Kultura » Kultura
Kobieta zaklęta w kamień - recenzja
Zobacz więcej zdjęć » |
„Kobieta zaklęta w kamień” to kolejna książka Marty Fox skierowana – jak mówi autorka – do kobiet dojrzałych, przez co rozumie trzydziestolatki, czterdziestolatki i starsze. Książka już nie o trudnych problemach okresu dorastania, ale o konsekwencjach decyzji podejmowanych w tym momencie naszego życia, kiedy jeszcze nie w pełni mamy wykreowanego własnego „ja”.
Zamów artykuły sponsorowane na serwisie CentrumPR.pl w kilka minut, poprzez platformę Link Buildingu np.:
Emilia, tytułowa kobieta zaklęta w kamień, pisze książki i prowadzi blogowe zapiski o „kobietach mądrych i szalonych, świętych i samotnych, kochających i wściekłych, cierpiących i upokorzonych”. Takich jak Frida Kahlo, Oriana Fallaci, Sydonia von Borck, Emily Dickinson, Anne Sexton, Marilyn Monroe czy Maria Skłodowska-Curie. Każda z nich jest dla Emilii ważna i dzięki tym fascynacjom poznajemy bliżej samą Emilię…
Na co dzień Emilia jest bardzo podobna do swych bohaterek, jednego dnia szczerze kochana i kochająca, drugiego czuje się odrzucona i samotna. Do tego cierpi na nieuleczalną sclerodermię – chorobę skóry, w wyniku której jej ciało stopniowo kamienieje.
Kiedy więc dowiaduje się o chorobie, postanawia przeanalizować swoje życie. Podświadomie czuje, że ową chorobę mogła sprowadzić na swoje ciało samoistnie, gdyż znane są fakty (doskonale przedstawione przez Alice Miller w „Buncie ciała”), iż konsekwencje zapierania się przed autentycznymi emocjami mają niewymierne skutki nie tylko dla psychiki, ale również dla ciała.
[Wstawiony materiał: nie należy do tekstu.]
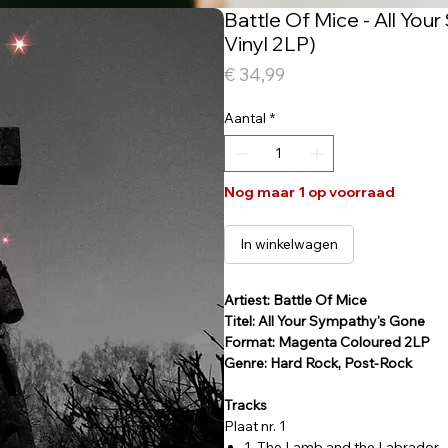
Battle Of Mice - All Yo
Vinyl 2LP)
Prijs
€ 34,99
Aantal
*
Nog maar 1 op voorraad
In winkelwagen
Artiest: Battle Of Mice
Titel: All Your Sympathy's Gone
Format: Magenta Coloured 2LP
Genre: Hard Rock, Post-Rock
Tracks
Plaat nr. 1
1. The Lamb and the Labrador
Czas goi rany, lecz pozostawia blizny. Blizny, które osłabiają ciało i umysł i powodują powstawanie coraz bardziej enigmatycznych narośli, które rozrastają się jak trujący bluszcz i ponownie tworzą rany, znów zamieniające się w blizny. Błędne koło bólu i wewnętrznego poczucia samotności. Nawet wówczas, kiedy tak jak u boku Emilii, jest ktoś kto kocha i nowych ran nie zadaje.
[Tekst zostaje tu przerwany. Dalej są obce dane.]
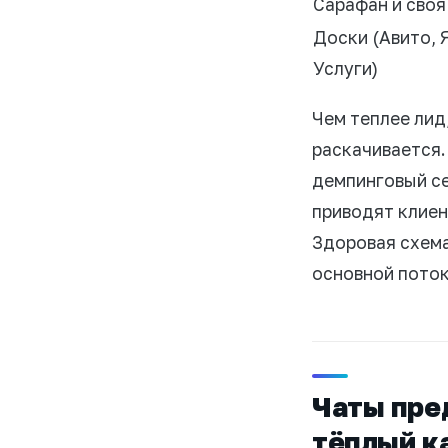
Сарафан и своя
Доски (Авито, 
Услуги)
Чем теплее лид
раскачивается.
демпинговый се
приводят клиен
Здоровая схема
основной поток
Чаты пре
тёплый к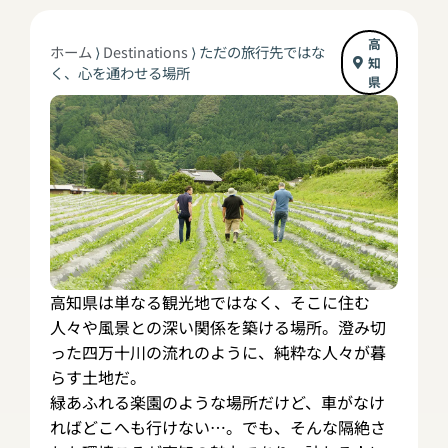
高
ホーム
⟩
Destinations
⟩
ただの旅行先ではな
知
く、心を通わせる場所
県
高知県は単なる観光地ではなく、そこに住む
人々や風景との深い関係を築ける場所。澄み切
った四万十川の流れのように、純粋な人々が暮
らす土地だ。
緑あふれる楽園のような場所だけど、車がなけ
ればどこへも行けない…。でも、そんな隔絶さ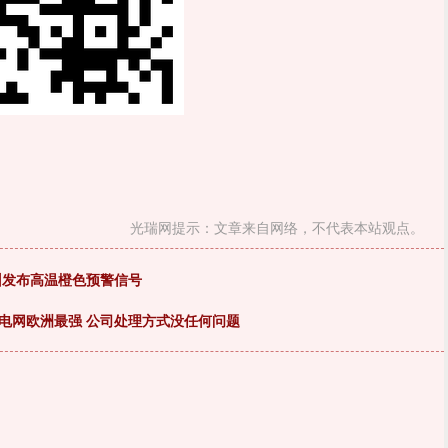
光瑞网提示：文章来自网络，不代表本站观点。
州发布高温橙色预警信号
电网欧洲最强 公司处理方式没任何问题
Emilia jest zatem tylko z pozoru szczęśliwa z obecnym partnerem, sześćdziesięcioletnim Tomaszem. W jej głowie ciągle tkwi nieudane małżeństwo z pierwszym mężem Romanem, z którym ma dwie dorosłe już córki, Dorotę zajętą wychowywaniem syna i Małgosię pochłoniętą przez aktorstwo, które dla Emilii mają niewiele czasu. A syn Alan, spłodzony z krótkotrwałego związku z kolejnym partnerem Emilii – Filipem, postanawia dorosłe studenckie życie spędzić w Paryżu z ojcem, którego nigdy przy nim nie było. Wszystko to się na siebie nakłada, jak warstwy pleśni na zapomniane na oknie w kuchni ciasto, i zaczyna przeszkadzać Emilii tak bardzo, że chce za wszelką cenę odbudować relacje z najbliższymi, właśnie teraz, kiedy dowiaduje się o śmiertelnej chorobie.
Kto by chciał zostać zamieniony w kamień z grymasem bólu i niespełnienia na twarzy? Znacznie przyjemniej patrzy się na uśmiechnięty posąg, który obrazuje człowieka szczęśliwego, a śmierć wówczas staje się tylko kolejnym etapem naszego życia. Nie jest koniecznością. Nie jest ucieczką. Jest życiem po życiu.
Takie spokojne życie po życiu, chciała zapewnić sobie Emilia. Czy się jej to udało … o tym przekonajcie się już sami.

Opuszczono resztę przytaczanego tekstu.